#### Your assignment
Read the records below and copy each line that contains "Lorenzini".

━━━━━━━━━━━━━━━━

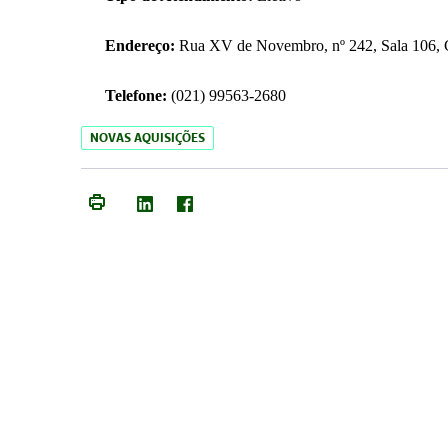
Endereço:
Rua XV de Novembro, nº 242, Sala 106, C
Telefone:
(021) 99563-2680
NOVAS AQUISIÇÕES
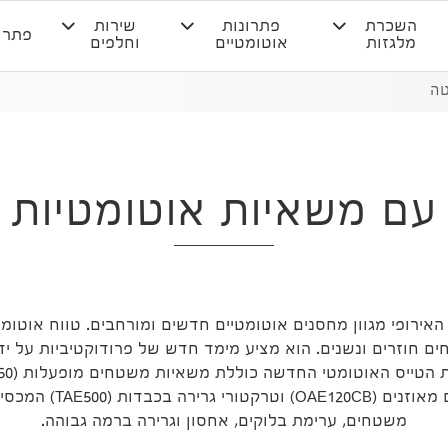
השכרת
פתרונות
שירות
פתרו
מלגזות
אוטומטיים
וחלפים
טה
 עם משאיות אוטומטיות ר
האירופי מגוון מחסנים אוטומטיים חדשים ומורחבים. טווח אוטומ
ם חוזרים ונשנים. הוא מציע מימד חדש של פרודוקטיביות על י
מטווח הגעה (RAE160-250
משטחים, ערימת בלוקים, אחסון וגרירה ברמה גבוהה.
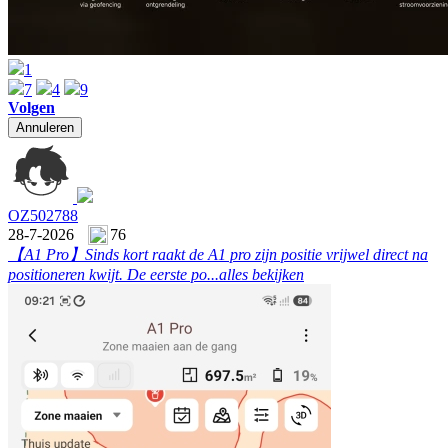
1
7
4
9
Volgen
Annuleren
OZ502788
28-7-2026
76
【A1 Pro】
Sinds kort raakt de A1 pro zijn positie vrijwel direct na
positioneren kwijt. De eerste po...
alles bekijken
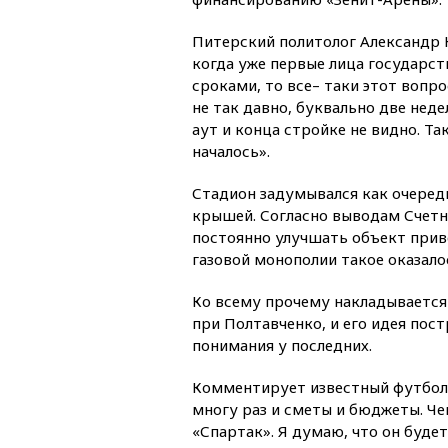
Питерский политолог Александр К
когда уже первые лица государст
сроками, то все– таки этот вопро
не так давно, буквально две неде
аут и конца стройке не видно. Та
началось».
Стадион задумывался как очеред
крышей. Согласно выводам Счетно
постоянно улучшать объект приве
газовой монополии такое оказалос
Ко всему прочему накладывается
при Полтавченко, и его идея по
понимания у последних.
Комментирует известный футбол
многу раз и сметы и бюджеты. Че
«Спартак». Я думаю, что он буде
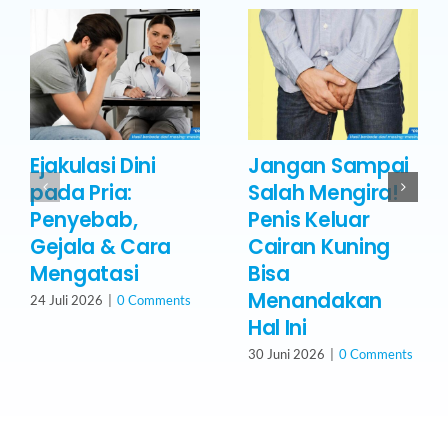
Ejakulasi Dini
Jangan Sampai
pada Pria:
Salah Mengira!
Penyebab,
Penis Keluar
Gejala & Cara
Cairan Kuning
Mengatasi
Bisa
Menandakan
24 Juli 2026
|
0 Comments
Hal Ini
30 Juni 2026
|
0 Comments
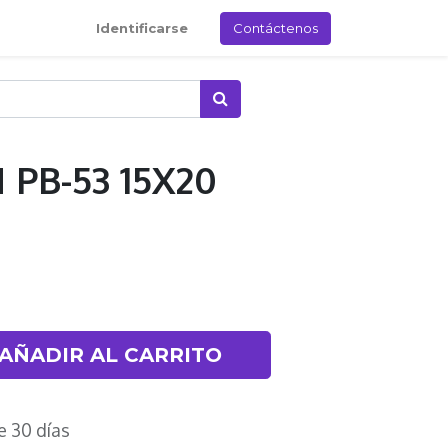
Identificarse
Contáctenos
PB-53 15X20
AÑADIR AL CARRITO
e 30 días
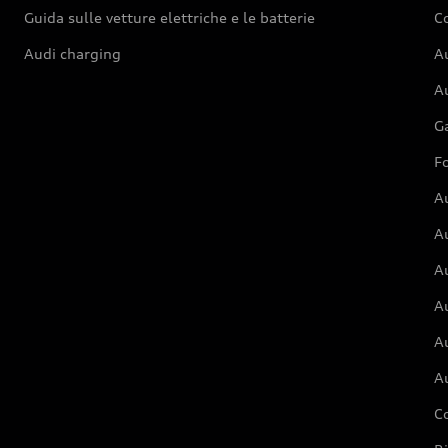
Guida sulle vetture elettriche e le batterie
Co
Audi charging
Au
Au
G
Fo
A
A
A
Au
A
A
C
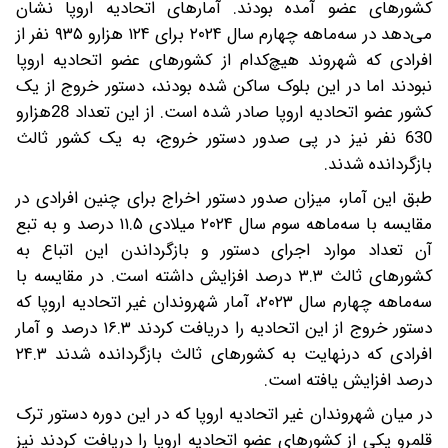
کشورهای عضو آمده بودند. آمارهای اتحادیه اروپا نشان
می‌‎دهد در سه‌ماهه چهارم سال ۲۰۲۴ برای ۱۲۴ هزارو ۹۳۵ نفر از
افرادی که شهروند هیچ‌کدام از کشورهای عضو اتحادیه اروپا
نبودند اما در این بلوک ساکن شده بودند، دستور خروج از یک
کشور عضو اتحادیه اروپا صادر شده است. از این تعداد 28هزار‌و
630 نفر نیز در پی صدور دستور خروج، به یک کشور ثالث
بازگردانده شدند.
طبق این آمار، میزان صدور دستور اخراج برای چنین افرادی در
مقایسه با سه‌ماهه سوم سال ۲۰۲۴ میلادی ۱۱.۵ درصد و به تبع
آن تعداد موارد اجرای دستور و بازگرداندن این اتباع به
کشورهای ثالث ۳.۳ درصد افزایش داشته است. در مقایسه با
سه‌ماهه چهارم سال ۲۰۲۳، آمار شهروندان غیر اتحادیه اروپا که
دستور خروج از این اتحادیه را دریافت کردند ۱۶.۳ درصد و آمار
افرادی که درنهایت به کشورهای ثالث بازگردانده شدند ۲۴.۳
درصد افزایش یافته است.
در میان شهروندان غیر اتحادیه اروپا که در این دوره دستور ترک
قلمرو یکی از کشورهای عضو اتحادیه اروپا را دریافت کردند نیز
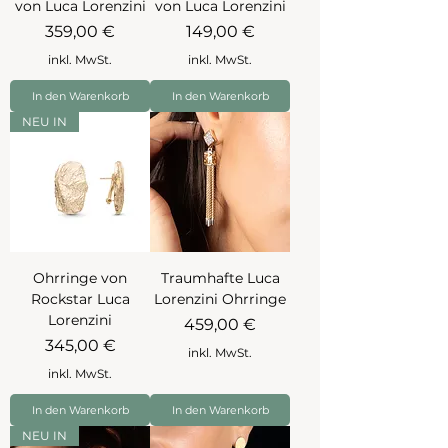
von Luca Lorenzini
von Luca Lorenzini
Preis
Preis
359,00 €
149,00 €
inkl. MwSt.
inkl. MwSt.
In den Warenkorb
In den Warenkorb
NEU IN
Ohrringe von
Traumhafte Luca
Rockstar Luca
Lorenzini Ohrringe
Lorenzini
Preis
459,00 €
Preis
345,00 €
inkl. MwSt.
inkl. MwSt.
In den Warenkorb
In den Warenkorb
NEU IN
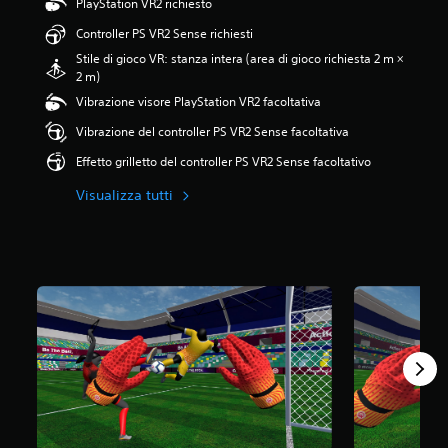
PlayStation VR2 richiesto
7
5
Controller PS VR2 Sense richiesti
s
Stile di gioco VR: stanza intera (area di gioco richiesta 2 m ×
t
2 m)
e
Vibrazione visore PlayStation VR2 facoltativa
l
l
Vibrazione del controller PS VR2 Sense facoltativa
e
s
Effetto grilletto del controller PS VR2 Sense facoltativo
u
c
Visualizza tutti
i
n
q
u
e
d
a
3
8
1
v
a
l
u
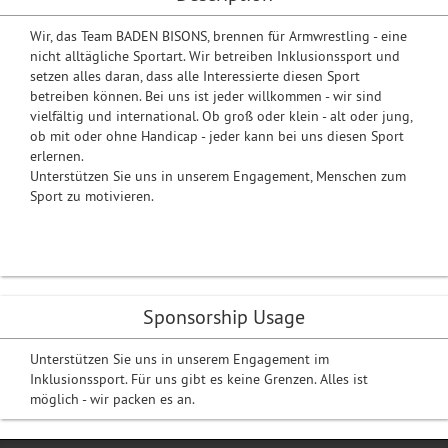
Wir, das Team BADEN BISONS, brennen für Armwrestling - eine
nicht alltägliche Sportart. Wir betreiben Inklusionssport und
setzen alles daran, dass alle Interessierte diesen Sport
betreiben können. Bei uns ist jeder willkommen - wir sind
vielfältig und international. Ob groß oder klein - alt oder jung,
ob mit oder ohne Handicap - jeder kann bei uns diesen Sport
erlernen.
Unterstützen Sie uns in unserem Engagement, Menschen zum
Sport zu motivieren.
Sponsorship Usage
Unterstützen Sie uns in unserem Engagement im
Inklusionssport. Für uns gibt es keine Grenzen. Alles ist
möglich - wir packen es an.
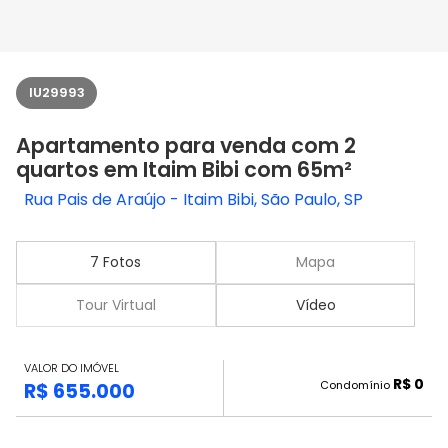
IU29993
Apartamento para venda com 2
quartos em Itaim Bibi com 65m²
Rua Pais de Araújo - Itaim Bibi, São Paulo, SP
7 Fotos
Mapa
Tour Virtual
Vídeo
VALOR DO IMÓVEL
R$ 0
Condomínio
R$ 655.000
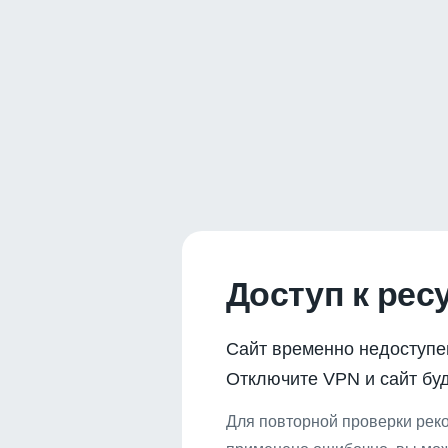
Доступ к рес
Сайт временно недоступе
Отключите VPN и сайт буд
Для повторной проверки реко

━━━━━━━━━━━━━━━━

#### Response
von Luca Lorenzini
von Luca Lorenzini
Lorenzini Ohrringe
Lorenzini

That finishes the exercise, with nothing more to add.